2016-03-19 My most interesting mistakes so far

First, a disclaimer of sorts: you might think that I’m blogging like crazy in the hope of winning through sheer volume of posts. Nothing like that. It’s just that I learned a lot, and I wanted to share these things. It makes so much more sense to blog without a week’s delay about what I achieved, especially if I’m swelling with pride;-). (In fact, this very post was mostly written between Wednesday and Friday, and the only reason I didn’t post it yesterday was that I forgot to do it at first, and then suddenly it was too late and I was going to bed.) Do not expect more than 2-3 posts per week on average, even if there are short peaks of two-three posts in a row. I have a life, I have a family, I have a job, and I even have other writing projects.

OK, now back to our normal schedule.

Last time, what I wrote was a bit of a stream of consciousness. As I promised then, I’m going to be a bit more technical today. I mentioned that my app is currently “working” (i.e., it doesn’t crash, and it sometimes draws something), but that was not always the case. The errors I have made were many, but let me share the top three (and a few honorable mentions).

The first runner-up is the fact that I used an ArrayList of objects of type TurtleLine (which were badly named – they are in fact segments) to remember the drawing. Since apparently I have to be able to redraw the whole thing in DrawingView.onDraw, I had to abandon the hope that I’d be able to draw each segment while the turtle moves and promptly forget about it. Turns out, an ArrayList is trivial to use and iterate over – though for some strange reason the thing that iterates over its values is called for and not map or similar. I know, I know, but I couldn’t resist;-).

It seemed a good idea on paper: each turtle movement is recorded (as a line segment), then onDraw draws all these lines and it looks good. Except that it doesn’t – I should have drawn a single line consisting of many segments and not a sequence of one-segment lines. (Can you think of a reason? If not, compare these two diagrams! I guess I could have also mitigated this problem by changing the line ending style, but thiat would be a hack.)

layout-1.png

The second honorable mention is definitely the fact that I messed up analytical geometry. While I feel excused that I didn’t know where the origin was (hint: it’s in the top-left corner, how weird), once I learned that I should have known how to turn left and right, not in the opposite direction… (And that Math.sin and Math.cos want radians, not degrees.) Never mind, that was a bit embarrassing, but easy to fix.

OK, so let’s get to the medalists.

Number three is the initialization (again!): while I did remember to initialize the Turtle object this time, setting its position to (0,0) was not my brightest idea ever. I quickly changed that to (getWidth()/2,getHeight()/2).

Number two is connected with number three: my fix didn’t work. This in fact I do not blame myself for: it is not obvious (though not especially surprising, either) that the width and height of a view are not yet known at the moment its constructor gets called. My temporary and ugly fix was to hardcode them as numbers (until I put out the other fires).

I googled a bit, and it turned out that this is indeed not trivial and quite subtle. I found a solution, and I’ll see whether it works. If not, I can always initialize the turtle’s position to a sentinel value of (NaN,NaN) and fix it right before the first movement. Ugly hack, but should work.

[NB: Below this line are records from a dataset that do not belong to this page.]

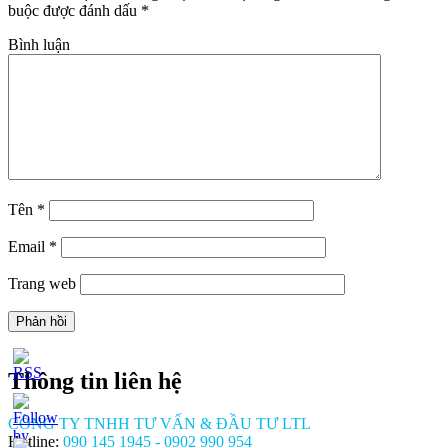
buộc được đánh dấu
*
Bình luận
Tên
*
Email
*
Trang web
Thông tin liên hệ
CÔNG TY TNHH TƯ VẤN & ĐẦU TƯ LTL
Hotline:
090 145 1945 - 0902 990 954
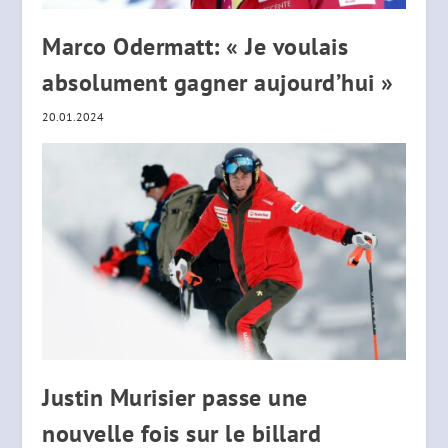
Marco Odermatt: « Je voulais
absolument gagner aujourd’hui »
20.01.2024
Justin Murisier passe une
nouvelle fois sur le billard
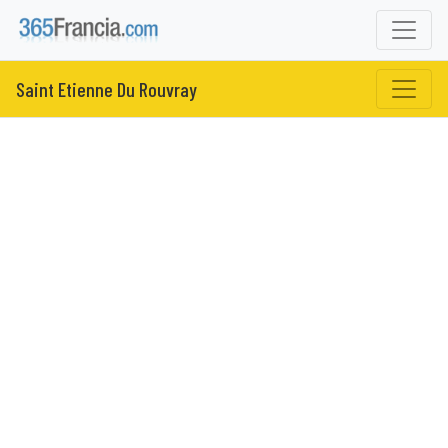
Saint Etienne Du Rouvray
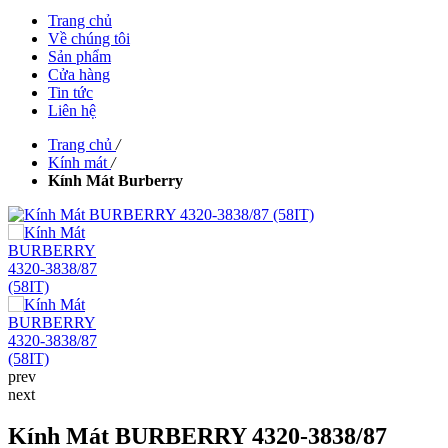
Trang chủ
Về chúng tôi
Sản phẩm
Cửa hàng
Tin tức
Liên hệ
Trang chủ
/
Kính mát
/
Kính Mát Burberry
prev
next
Kính Mát BURBERRY 4320-3838/87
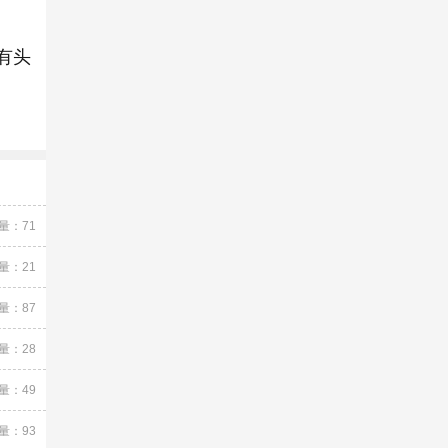
有头
量：71
量：21
量：87
量：28
量：49
量：93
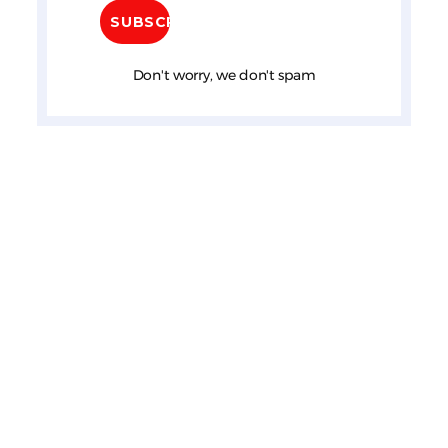
Don't worry, we don't spam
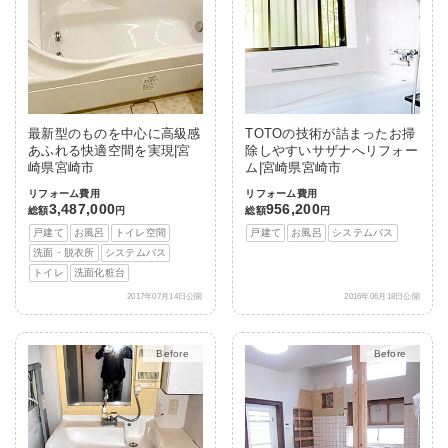
最新型のものを中心に高級感
TOTOの技術が詰まったお掃
あふれる快適空間を実現|宮
除しやすいサザナへリフォー
崎県宮崎市
ム|宮崎県宮崎市
リフォーム費用
リフォーム費用
3,487,000
956,200
総額
円
総額
円
戸建て
お風呂
トイレ空間
戸建て
お風呂
システムバス
洗面・脱衣所
システムバス
トイレ
洗面化粧台
2017年07月14日公開
2016年06月18日公開
After
After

Number one is in fact rather subtle, and I should have thought about it earlier. The only thing that redeems me is that once I put in the debugging statements, and looked at the LogCat, the problem was almost instantly clear to me.

Here is what I had. I defined the classes TurtlePoint (representing a point on the plane), TurtleLine (representing a segment, i.e., a pair of points), and DrawingView (as the descendant of ImageView, owning a Turtle and drawing its trails in onDraw). And this is a small part of the drawing routine:

TurtlePoint oldpos = drawingView.turtle.getPosition();
TurtlePoint newpos = drawingView.turtle.goForward(100);

This seemed correct – drawingView.turtle.getPosition() returned the turtle’s position, goForward was defined to return its position after the movement (forget about the magical constant 100 for now, I’ll make it configurable later!), so everything should be fine, no?

Well no. Remember, these functions return objects. And that means references to objects (pointers, if you will). So all that gets remembered somewhere in the depths of DrawingView is the reference to the object holding the current turtle’s position! In other words, all the lines actually drawn connect the turtle’s current position with itself. No wonder I didn’t see anything on the screen… And here’s the correct version, which creates new points as it goes:

TurtlePoint oldpos = new TurtlePoint(drawingView.turtle.getPosition());
TurtlePoint newpos = new TurtlePoint(drawingView.turtle.goForward(100));

(As you can see, today’s episode was brought to you by the letter “I”, as in “Initialization”.)

OK, enough for today. There are quite a few more things I’d like to write about, but they’ll have to wait a bit.